Les chambres de Proust rue Hamelin et à Illiers-Combray

Il y a dans la vie de Marcel Proust, dans l’œuvre de l’écrivain, beaucoup de chambres. D’abord celle de l’enfant à Combray qui ouvre « Un amour de Swann ». C’est la chambre où se trouve la lanterne magique, celle de l’évasion dans le monde imaginaire. Il y a aussi, dans cette chambre romanesque, l’attente du baiser de maman qui en fait le lieu de cristallisation d’un amour exclusif. Cette chambre d’enfance porte déjà en germe l’œuvre de sa vie et il est vrai que les chambres de Proust ont tenu un grand rôle puisqu’il s’y passe ce auquel  on s’attend le moins : la claustration volontaire d’un créateur dévoré par sa création. Oui, l’enfermement de l’écrivain pendant plus de 8 années, soit de 1914 à 1922, d’où il ne sortait que pour quelques réceptions ou dîners, est pareil à celui de Noé dans son arche comme Marcel Proust l’explique lui-même :

 

«  Quand j’étais enfant, le sort d’aucun personnage de l’Histoire Sainte ne me semblait aussi misérable que celui de Noé, à cause du déluge qui le tint enfermé dans l’arche pendant quarante jours. Plus tard, je fus souvent malade, et pendant de longs jours, je dus rester ainsi dans ‘l’arche’. Je compris alors que jamais Noé ne put si bien voir le monde que de l’arche, malgré qu’elle fût close et qu’il fît nuit sur la terre. »

 

Les Plaisirs et les Jours

 

 

En quelque sorte, Proust enclot la réalité pour lui redonner une vie transposée par l’imagination. Ses chambres du boulevard Haussmann et de la rue Hamelin, celles aussi du Grand-Hôtel de Cabourg où il passa une partie de l’été et le début de l'automne de 1908 à 1914 auront été ses lieux de création ceux où, fermant les yeux aux réalités du monde, il les ouvrait sur les perspectives infinies de la création littéraire. Proust a fondé sur cette simple réflexion toute une part de sa philosophie. Celle-ci peut se résumer en quelques lignes mais elle donne à « La Recherche » une tonalité unique. Selon lui, le monde intérieur – qui peut être symbolisé par la chambre d’écriture et de claustration volontaire – est le seul qui existe vraiment pour la bonne raison qu’il confère aux êtres et aux choses leur réelle dimension.

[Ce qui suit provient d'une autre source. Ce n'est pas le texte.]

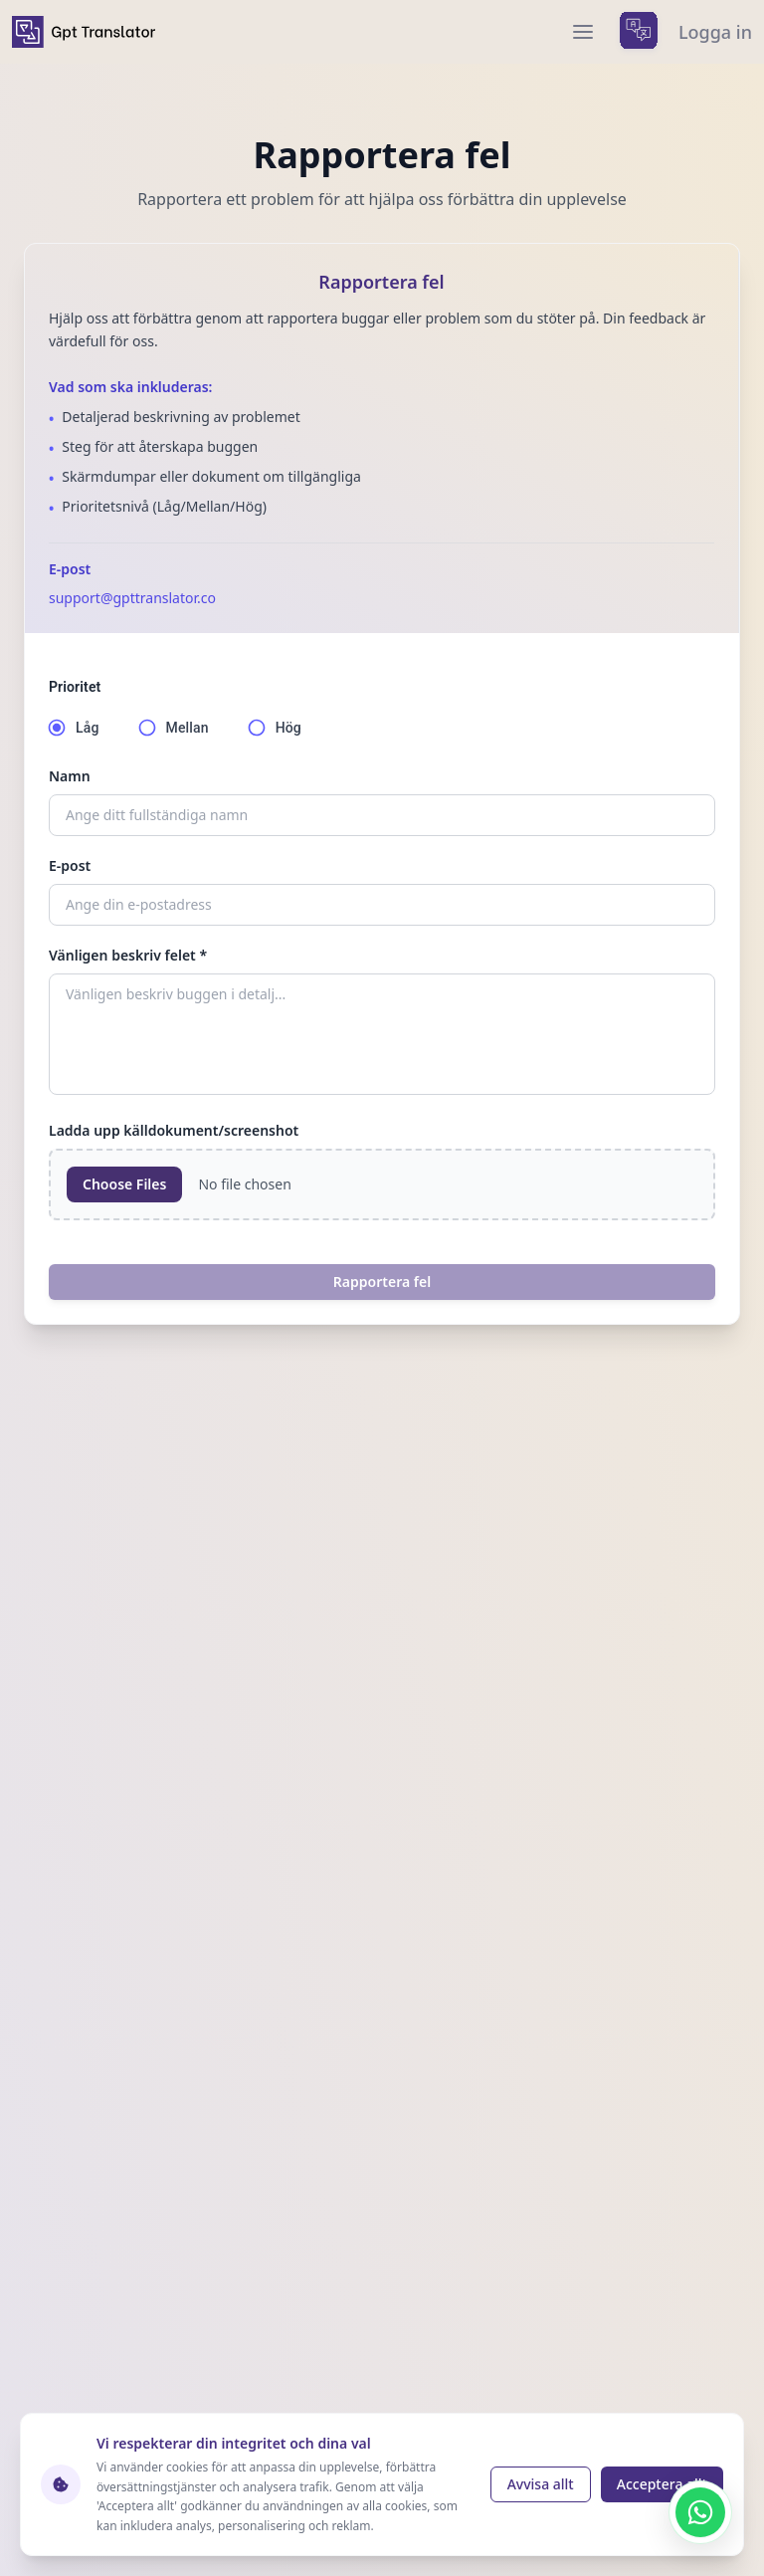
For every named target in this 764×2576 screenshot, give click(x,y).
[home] (83, 32)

Oui, ce que nous observons au quotidien perd très vite de son intérêt et de son relief mais, que cet environnement vienne à nous manquer, la nostalgie nous envahit et nous commençons à fixer notre esprit sur les souvenirs qui se sont imprimés à notre insu et que notre mémoire involontaire, usant du procédé inverse, va nous restituer par la grâce d’une sensation. Les choses quittées prennent subitement une importance extraordinaire, puisqu’elles nous apprennent que le temps peut renaître à tout moment, mais hors du temps, ce que Proust nommera « un peu de temps à l’état pur ». Etrange et formidable paradoxe qui avise le lecteur qu’il n’y a, en définitive, pas d’autre permanence que celle du passé et du monde reconstitué par la mémoire. L’arche de Noé est devenue la cathédrale de Proust et, dès ce moment, le patriarche biblique et le romancier sont hors d’atteinte. Le premier a sauvé la création, le second le créé, tout en se sauvant eux-mêmes.

 

 

La chambre est par conséquent l’arche dans laquelle Proust convoque les lieux et les paysages, les brassées d’aubépines et les pommiers en fleurs, les berges de la Vivonne et les clochers de Martainville, les illusions de l’amour et les intermittences du cœur, les jeunes filles et les courtisanes, les liftiers et les princesses, les artistes et les hobereaux, les vices et les vertus, les joies et les douleurs, pour cette traversée du temps qui voit se succéder un passé chargé d’avenir et un avenir embrumé de passé.

 

 

Si la vie est un négatif qu’il faut regarder à l’envers et à la lumière d’une lampe pour que ses contours se dessinent et que se révèle son sens, comme avec la lanterne magique, l’œuvre n’apparaît plus seulement comme la figure de ce que l’on a senti mais comme celle de ce que l’on a voulu, si bien que l’édification se fait et que le destin s’accomplit. Ainsi, par un acte de volonté intense, l’artiste meurt à la réalité des choses et devient un anachorète réfugié dans une chambre  tapissée de liège, arrière-monde ou arrière-pays qui n’est plus régi par les innombrables clichés de la vie affective, les ténèbres de la méconnaissance et des instincts mais par la joie pure et sereine de l’art qui exorcise le cercle du temps. Selon Marcel Proust, la littérature est la seule vie digne d’être vécue, la seule en mesure de conserver ce qui fuit, d’atteindre à la vérité des êtres sous les mouvements changeants et le mensonge des apparences, et de faire remonter à la surface un équivalent spirituel. Cette construction littéraire, envisagée comme une mosaïque savante, frappe d’autant plus l’esprit que la diversité de ses dessins et la fraîcheur de ses coloris semblent contraindre le temps à faire le deuil de son pouvoir.*

 

Armelle BARGUILLET HAUTELOIRE

 

*Extraits de « Proust ou le miroir des eaux »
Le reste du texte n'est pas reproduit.